Document layout analysis data:
══════════════════════════════

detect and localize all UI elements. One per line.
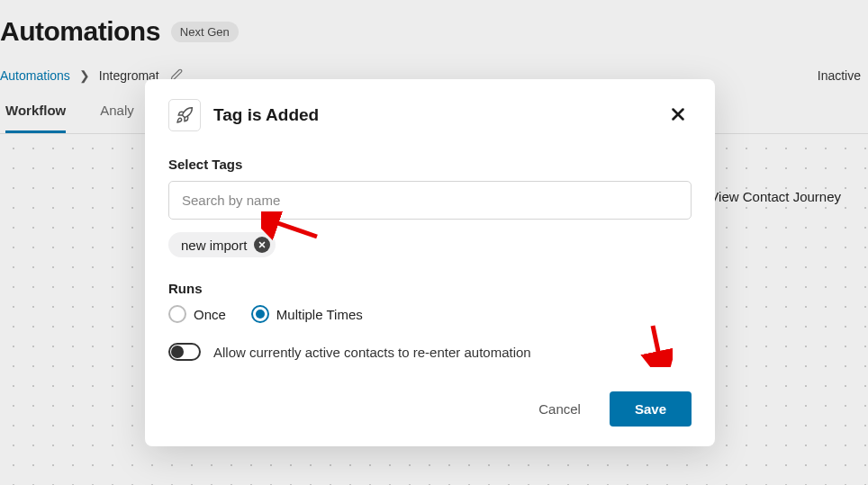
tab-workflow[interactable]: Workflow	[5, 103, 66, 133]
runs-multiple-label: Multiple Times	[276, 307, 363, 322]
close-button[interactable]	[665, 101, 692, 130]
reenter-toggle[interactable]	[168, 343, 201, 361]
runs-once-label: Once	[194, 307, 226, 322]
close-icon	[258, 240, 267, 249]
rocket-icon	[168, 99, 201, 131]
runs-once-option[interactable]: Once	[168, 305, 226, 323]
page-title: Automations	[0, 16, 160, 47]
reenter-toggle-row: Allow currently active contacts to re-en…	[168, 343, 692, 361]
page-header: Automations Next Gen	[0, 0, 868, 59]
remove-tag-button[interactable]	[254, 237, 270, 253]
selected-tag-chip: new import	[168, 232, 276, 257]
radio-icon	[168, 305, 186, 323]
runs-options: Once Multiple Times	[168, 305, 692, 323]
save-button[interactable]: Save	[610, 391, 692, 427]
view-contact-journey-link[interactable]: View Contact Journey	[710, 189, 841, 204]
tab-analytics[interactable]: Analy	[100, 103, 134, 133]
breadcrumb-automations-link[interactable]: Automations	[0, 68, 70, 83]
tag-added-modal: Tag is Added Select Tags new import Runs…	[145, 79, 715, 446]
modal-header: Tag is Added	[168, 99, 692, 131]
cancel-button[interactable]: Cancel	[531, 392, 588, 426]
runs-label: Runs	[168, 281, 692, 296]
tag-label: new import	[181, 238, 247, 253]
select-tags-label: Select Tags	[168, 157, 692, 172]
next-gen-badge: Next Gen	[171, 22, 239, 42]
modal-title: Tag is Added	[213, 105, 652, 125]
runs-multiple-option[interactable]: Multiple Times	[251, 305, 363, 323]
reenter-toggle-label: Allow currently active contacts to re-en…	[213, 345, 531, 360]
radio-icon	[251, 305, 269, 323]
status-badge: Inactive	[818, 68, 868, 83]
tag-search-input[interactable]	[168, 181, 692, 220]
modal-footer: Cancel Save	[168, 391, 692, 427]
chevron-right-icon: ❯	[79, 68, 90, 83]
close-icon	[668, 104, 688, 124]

══════════════════════════════

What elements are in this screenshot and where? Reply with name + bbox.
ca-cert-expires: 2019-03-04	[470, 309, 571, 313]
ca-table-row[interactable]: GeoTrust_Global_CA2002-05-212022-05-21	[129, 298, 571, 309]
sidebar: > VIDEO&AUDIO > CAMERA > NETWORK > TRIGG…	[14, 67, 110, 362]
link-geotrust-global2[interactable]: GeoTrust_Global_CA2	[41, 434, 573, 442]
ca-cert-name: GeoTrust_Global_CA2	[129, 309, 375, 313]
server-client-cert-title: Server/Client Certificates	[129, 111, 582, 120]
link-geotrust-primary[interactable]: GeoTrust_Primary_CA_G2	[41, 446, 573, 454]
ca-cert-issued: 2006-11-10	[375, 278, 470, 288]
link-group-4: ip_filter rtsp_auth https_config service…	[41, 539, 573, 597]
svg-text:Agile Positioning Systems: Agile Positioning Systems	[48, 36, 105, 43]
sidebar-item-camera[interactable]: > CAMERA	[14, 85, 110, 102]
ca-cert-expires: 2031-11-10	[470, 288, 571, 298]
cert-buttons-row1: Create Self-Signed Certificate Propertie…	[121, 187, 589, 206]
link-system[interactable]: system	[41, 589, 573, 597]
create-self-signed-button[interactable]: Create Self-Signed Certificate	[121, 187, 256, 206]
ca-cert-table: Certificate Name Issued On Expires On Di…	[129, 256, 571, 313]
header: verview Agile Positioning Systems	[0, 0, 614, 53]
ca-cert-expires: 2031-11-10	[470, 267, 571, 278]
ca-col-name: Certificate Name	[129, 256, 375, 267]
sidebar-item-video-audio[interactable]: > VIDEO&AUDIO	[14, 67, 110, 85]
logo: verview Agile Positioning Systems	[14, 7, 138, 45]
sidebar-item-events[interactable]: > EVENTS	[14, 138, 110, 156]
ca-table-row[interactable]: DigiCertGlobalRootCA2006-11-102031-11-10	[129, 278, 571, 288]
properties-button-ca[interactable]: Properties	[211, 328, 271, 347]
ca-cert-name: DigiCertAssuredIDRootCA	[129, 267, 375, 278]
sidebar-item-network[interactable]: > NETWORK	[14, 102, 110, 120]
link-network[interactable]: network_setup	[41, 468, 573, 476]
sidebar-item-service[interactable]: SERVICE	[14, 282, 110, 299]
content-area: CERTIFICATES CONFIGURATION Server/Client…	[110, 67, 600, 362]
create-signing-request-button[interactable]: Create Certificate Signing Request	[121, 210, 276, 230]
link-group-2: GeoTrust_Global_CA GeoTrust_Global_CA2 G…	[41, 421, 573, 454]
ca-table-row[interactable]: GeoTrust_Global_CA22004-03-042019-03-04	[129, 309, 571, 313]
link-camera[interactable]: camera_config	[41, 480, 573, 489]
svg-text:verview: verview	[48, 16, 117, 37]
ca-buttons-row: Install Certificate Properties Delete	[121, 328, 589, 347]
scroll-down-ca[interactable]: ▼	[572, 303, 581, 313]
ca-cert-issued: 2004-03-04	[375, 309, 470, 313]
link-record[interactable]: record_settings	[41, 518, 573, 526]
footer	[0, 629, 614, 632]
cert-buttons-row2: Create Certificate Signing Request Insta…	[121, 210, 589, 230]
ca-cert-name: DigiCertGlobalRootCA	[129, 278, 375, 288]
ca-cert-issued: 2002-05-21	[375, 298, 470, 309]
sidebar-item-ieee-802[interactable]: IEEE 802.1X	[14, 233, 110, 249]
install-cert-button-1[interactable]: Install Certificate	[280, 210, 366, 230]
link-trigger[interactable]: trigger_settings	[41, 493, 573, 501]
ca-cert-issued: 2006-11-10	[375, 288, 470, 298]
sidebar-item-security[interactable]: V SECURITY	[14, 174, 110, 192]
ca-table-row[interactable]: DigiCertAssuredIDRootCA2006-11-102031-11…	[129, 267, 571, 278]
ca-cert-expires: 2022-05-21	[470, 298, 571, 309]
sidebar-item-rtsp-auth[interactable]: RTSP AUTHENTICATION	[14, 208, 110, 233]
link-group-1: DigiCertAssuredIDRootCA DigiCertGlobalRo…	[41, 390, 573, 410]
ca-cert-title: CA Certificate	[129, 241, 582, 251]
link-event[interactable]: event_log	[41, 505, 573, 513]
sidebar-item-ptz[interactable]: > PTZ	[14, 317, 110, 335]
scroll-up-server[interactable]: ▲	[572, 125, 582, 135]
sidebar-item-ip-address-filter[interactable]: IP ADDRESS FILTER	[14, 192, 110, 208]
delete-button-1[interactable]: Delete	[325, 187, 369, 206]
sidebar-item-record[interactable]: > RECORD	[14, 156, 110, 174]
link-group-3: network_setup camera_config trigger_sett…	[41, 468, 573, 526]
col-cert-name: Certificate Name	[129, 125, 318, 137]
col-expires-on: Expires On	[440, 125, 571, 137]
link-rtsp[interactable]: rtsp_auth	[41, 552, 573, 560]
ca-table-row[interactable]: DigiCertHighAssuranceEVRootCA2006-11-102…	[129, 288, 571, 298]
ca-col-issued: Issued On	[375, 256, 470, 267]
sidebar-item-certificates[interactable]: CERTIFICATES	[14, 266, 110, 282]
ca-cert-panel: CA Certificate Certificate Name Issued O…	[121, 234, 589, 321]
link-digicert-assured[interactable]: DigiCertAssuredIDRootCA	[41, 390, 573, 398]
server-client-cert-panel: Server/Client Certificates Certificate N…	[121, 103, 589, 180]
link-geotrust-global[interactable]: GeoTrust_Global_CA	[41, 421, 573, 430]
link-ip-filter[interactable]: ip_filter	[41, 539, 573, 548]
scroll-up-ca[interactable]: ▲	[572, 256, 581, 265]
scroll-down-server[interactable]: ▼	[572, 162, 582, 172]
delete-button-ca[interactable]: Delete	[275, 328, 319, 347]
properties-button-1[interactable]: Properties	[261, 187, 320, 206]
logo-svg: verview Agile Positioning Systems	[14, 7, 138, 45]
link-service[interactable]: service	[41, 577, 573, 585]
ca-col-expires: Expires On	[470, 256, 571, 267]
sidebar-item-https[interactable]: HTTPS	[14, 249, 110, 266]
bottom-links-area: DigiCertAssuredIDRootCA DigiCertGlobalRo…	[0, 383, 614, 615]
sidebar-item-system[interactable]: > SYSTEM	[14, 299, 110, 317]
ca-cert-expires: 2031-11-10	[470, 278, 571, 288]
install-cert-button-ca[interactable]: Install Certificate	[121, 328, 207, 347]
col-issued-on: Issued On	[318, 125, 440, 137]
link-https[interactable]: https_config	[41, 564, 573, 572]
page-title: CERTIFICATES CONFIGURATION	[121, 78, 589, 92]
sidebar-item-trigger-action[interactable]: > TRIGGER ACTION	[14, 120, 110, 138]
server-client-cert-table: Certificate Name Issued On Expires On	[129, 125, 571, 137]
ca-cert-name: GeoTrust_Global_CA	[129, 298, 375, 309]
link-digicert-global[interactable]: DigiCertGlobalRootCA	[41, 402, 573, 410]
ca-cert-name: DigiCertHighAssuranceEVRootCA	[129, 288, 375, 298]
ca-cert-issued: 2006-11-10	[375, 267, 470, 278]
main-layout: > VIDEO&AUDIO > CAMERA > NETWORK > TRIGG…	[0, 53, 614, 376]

══════════════════════════════

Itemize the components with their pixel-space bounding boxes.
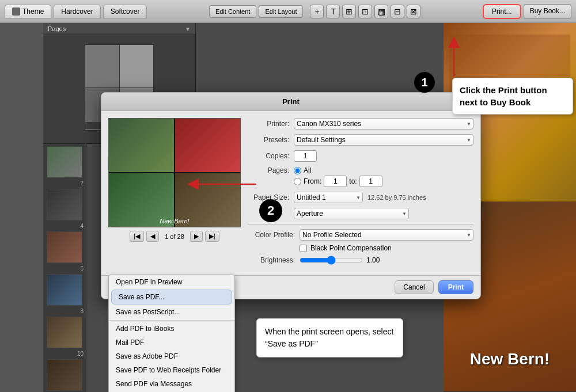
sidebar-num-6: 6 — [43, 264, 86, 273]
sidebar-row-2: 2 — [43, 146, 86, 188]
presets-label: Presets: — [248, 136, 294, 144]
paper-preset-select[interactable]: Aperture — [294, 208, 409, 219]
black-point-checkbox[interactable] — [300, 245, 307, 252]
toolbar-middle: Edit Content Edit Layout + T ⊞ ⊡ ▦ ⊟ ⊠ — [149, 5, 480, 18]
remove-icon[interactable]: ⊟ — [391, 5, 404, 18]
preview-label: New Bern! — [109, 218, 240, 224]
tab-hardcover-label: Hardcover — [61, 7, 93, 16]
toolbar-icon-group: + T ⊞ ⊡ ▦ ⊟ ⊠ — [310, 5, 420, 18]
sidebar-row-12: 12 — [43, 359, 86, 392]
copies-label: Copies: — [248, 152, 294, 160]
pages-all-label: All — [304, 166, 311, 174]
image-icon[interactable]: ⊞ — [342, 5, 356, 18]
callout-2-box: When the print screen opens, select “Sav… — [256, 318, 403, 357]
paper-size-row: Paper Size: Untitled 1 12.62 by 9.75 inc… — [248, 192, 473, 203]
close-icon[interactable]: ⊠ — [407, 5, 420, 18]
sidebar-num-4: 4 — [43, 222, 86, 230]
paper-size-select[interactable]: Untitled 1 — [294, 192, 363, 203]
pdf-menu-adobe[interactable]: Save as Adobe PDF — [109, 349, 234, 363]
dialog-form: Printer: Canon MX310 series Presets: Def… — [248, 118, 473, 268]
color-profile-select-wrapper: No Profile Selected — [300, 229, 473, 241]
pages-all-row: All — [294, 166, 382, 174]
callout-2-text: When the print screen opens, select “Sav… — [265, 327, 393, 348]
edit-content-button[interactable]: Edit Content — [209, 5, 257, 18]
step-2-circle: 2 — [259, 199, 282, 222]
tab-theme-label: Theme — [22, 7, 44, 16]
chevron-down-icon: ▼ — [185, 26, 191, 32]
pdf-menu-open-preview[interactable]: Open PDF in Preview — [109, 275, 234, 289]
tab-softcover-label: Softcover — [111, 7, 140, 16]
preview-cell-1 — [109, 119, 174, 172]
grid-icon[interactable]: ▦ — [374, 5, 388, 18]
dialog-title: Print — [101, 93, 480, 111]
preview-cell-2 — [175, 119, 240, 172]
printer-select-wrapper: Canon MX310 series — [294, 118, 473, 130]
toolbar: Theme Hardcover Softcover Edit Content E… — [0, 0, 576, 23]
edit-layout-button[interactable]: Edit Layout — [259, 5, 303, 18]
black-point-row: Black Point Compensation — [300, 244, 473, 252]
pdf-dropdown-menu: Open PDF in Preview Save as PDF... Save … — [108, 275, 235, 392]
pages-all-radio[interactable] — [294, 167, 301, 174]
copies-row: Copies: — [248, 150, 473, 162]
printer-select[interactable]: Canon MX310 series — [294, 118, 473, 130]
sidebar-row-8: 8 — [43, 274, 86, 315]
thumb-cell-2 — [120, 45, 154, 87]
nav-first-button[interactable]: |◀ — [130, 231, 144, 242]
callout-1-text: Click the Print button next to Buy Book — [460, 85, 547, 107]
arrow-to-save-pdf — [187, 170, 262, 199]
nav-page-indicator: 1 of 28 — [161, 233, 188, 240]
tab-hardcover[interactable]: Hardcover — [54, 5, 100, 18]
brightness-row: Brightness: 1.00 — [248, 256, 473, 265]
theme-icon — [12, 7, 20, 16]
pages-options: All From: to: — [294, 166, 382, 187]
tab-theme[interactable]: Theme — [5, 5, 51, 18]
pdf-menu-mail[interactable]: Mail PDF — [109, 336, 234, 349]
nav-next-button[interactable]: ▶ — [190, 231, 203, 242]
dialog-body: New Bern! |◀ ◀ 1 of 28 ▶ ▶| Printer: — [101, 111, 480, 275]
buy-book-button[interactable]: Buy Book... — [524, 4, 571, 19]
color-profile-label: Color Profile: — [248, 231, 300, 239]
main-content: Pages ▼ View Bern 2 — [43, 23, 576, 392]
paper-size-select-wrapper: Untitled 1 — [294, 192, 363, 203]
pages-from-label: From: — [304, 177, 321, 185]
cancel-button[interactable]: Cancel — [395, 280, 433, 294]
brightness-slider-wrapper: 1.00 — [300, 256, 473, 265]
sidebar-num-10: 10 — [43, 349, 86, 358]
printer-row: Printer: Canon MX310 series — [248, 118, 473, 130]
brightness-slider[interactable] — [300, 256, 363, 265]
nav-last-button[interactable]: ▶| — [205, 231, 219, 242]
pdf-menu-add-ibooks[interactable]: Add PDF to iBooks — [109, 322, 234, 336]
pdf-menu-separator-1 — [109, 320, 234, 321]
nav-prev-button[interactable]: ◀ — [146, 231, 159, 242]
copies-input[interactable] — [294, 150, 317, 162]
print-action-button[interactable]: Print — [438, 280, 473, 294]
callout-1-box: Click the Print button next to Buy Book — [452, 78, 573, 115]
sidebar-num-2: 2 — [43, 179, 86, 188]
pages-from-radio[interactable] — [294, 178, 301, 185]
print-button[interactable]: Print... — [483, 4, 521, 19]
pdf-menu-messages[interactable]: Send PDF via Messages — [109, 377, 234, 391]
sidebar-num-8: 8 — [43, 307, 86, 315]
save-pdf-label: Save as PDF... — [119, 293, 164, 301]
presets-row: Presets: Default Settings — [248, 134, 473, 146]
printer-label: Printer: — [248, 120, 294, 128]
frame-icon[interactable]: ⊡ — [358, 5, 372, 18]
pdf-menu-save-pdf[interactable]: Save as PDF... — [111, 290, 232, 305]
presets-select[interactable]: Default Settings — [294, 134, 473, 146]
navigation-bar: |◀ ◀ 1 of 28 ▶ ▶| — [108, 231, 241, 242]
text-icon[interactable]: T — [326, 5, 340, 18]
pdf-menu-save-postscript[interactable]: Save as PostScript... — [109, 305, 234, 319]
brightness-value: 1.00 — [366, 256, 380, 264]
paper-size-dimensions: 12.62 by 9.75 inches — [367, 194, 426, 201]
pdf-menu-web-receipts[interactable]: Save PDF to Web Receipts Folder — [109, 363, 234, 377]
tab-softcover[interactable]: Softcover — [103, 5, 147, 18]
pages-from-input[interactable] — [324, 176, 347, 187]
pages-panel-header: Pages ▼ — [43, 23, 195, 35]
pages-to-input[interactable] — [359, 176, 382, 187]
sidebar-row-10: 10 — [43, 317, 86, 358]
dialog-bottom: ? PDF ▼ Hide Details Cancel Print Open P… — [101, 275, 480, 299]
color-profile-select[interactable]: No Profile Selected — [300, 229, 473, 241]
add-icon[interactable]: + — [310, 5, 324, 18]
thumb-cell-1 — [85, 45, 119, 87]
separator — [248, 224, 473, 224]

══════════════════════════════

In the entries above, find each line with "reenter" and copy it.

reenter-toggle[interactable]	[168, 343, 201, 361]
reenter-toggle-row: Allow currently active contacts to re-en…	[168, 343, 692, 361]
reenter-toggle-label: Allow currently active contacts to re-en…	[213, 345, 531, 360]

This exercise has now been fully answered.